COLUMBUS — For Ohioans holding out hope that Gov. Mike DeWine has more in his pandemic-fighting arsenal than vague curfews and mask-wearing pleadings, he hinted Friday that more strict guidance may be on the way.
During a rare Friday news conference ostensibly set up to outline the state's strategy and schedule for distributing the highly anticipated COVID-19 vaccine, DeWine also had the grim task of once again outlining the state's record-breaking numbers of new cases, hospitalizations and deaths.
The Ohio Department of Health Friday reported 9,476 new confirmed cases of COVID-19 — the third-highest one-day spike in cases. ODH also reported 127 new confirmed COVID-19 deaths Friday — the second-highest one-day increase in deaths seen throughout the pandemic. This includes 534 new cases in the Mahoning Valley.
In response to a reporter's question, he seemed to acknowledge that Ohio may return to additional restrictions to stem the uncontrollable spread.
"We are going to have to do more," he said, without specifically referencing past efforts, like stay-at-home orders utilized last spring.
For the first time since the state began issuing coronavirus test positivity advisories for travelers to and from different states, Ohio surpassed its own warning threshold of 15 percent.
Dr. Bruce Vanderhoff, Ohio Department of Health's chief medical officer, said that should be a "wake up call" to Ohioans.
The's state's mask mandate, curfew and inspections of retail establishments have had modest success, DeWine said Friday. For example, mask compliance throughout the state has noticeably increased.

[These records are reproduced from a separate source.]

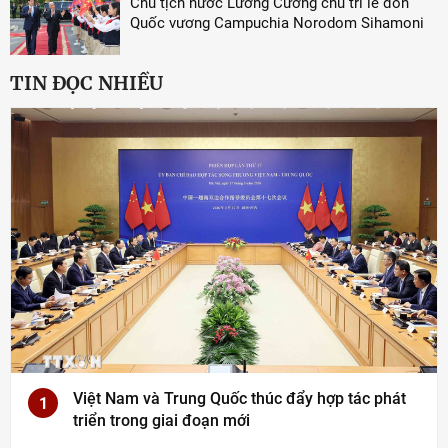
Chủ tịch nước Lương Cường chủ trì lễ đón
Quốc vương Campuchia Norodom Sihamoni
TIN ĐỌC NHIỀU
Việt Nam và Trung Quốc thúc đẩy hợp tác phát
1
triển trong giai đoạn mới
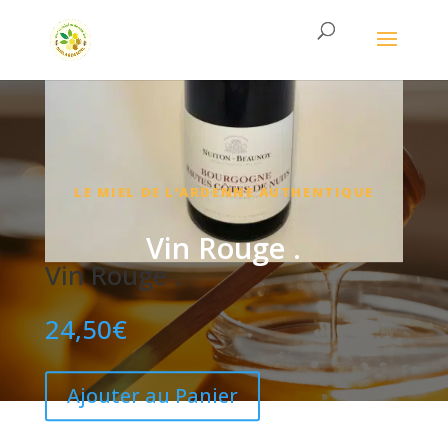
LE MIEL DE L’ARDENNE AUTHENTIQUE
Vin Rouge .
Vin Rouge .
24,50
€
Ajouter au Panier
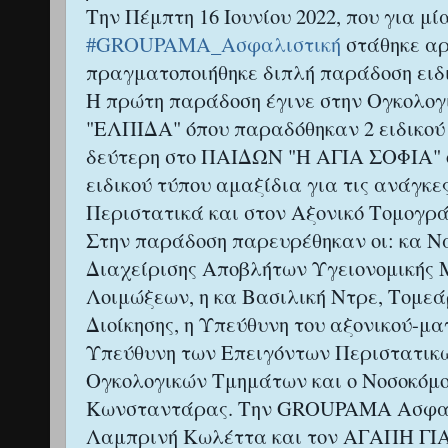
Την Πέμπτη 16 Ιουνίου 2022, που για μ
#GROUPAMA_Ασφαλιστική
στάθηκε αρ
πραγματοποιήθηκε διπλή παράδοση ειδ
Η πρώτη παράδοση έγινε στην Ογκολ
"ΕΛΠΙΔΑ" όπου παραδόθηκαν 2 ειδικού 
δεύτερη στο ΠΑΙΔΩΝ "Η ΑΓΙΑ ΣΟΦΙΑ" 
ειδικού τύπου αμαξίδια για τις ανάγκε
Περιστατικά και στον Αξονικό Τομογρ
Στην παράδοση παρευρέθηκαν οι: κα 
Διαχείρισης Αποβλήτων Υγειονομικής 
Λοιμώξεων, η κα Βασιλική Ντρε, Τομεά
Διοίκησης, η Υπεύθυνη του αξονικού-μα
Υπεύθυνη των Επειγόντων Περιστατικώ
Ογκολογικών Τμημάτων και ο Νοσοκόμ
Κωνσταντάρας. Την GROUPAMA Ασφαλι
Λαμπρινή Κωλέττα και τον ΑΓΑΠΗ ΓΙΑ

"We think these things help, but they clearly aren't helping enough," he said.
Meanwhile, the state is plotting a path toward its goal of herd immunity. The roll-out of the COVID-19 vaccine could start as early as Dec. 15, DeWine said Friday.

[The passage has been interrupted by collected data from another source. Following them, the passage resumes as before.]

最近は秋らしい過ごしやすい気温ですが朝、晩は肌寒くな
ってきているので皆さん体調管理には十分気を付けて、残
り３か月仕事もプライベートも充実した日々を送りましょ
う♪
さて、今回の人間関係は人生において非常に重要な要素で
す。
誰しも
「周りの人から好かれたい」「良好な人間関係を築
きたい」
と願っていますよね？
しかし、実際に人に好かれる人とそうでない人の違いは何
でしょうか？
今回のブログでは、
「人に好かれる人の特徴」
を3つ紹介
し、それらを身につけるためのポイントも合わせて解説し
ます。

Ohioans in group "1A" will receive the vaccine first. They include:
- Healthcare workers and personnel involved in the care of COVID-19 patients;
- EMS responders;
- Vulnerable individuals who live together in close proximity and those who care for them, such as assisted living facilities, nursing homes, state psychiatric facilities and group homes.
The first shipment from Pfizer could come as early as Dec. 15. DeWine anticipates about 9,750 vaccines will go to hospitals, and 88,725 vaccines will be distributed to Walgreens and CVS to go to congregate care settings, like nursing homes.
Ohio is also expecting two additional shipments — of about 123,000 and 148,000 vaccines — from Pfizer. The second and third shipment from Pfizer has not been confirmed.
The state could also start to receive vaccines from Moderna. The first shipment, of 201,900 vaccines, will go to 98 hospitals and 108 health departments. A second shipment from Moderna of 89,000 is expected to go out a few days later.
Hospitals will vaccinate healthcare workers dealing with COVID-19 patients. Health departments will distribute to EMS and home health care workers, DeWine explained.
When asked when the general population will have access to the vaccine, DeWine said, "I don't think anybody knows that." But, "The goal is to get to them and get to them as fast as we can."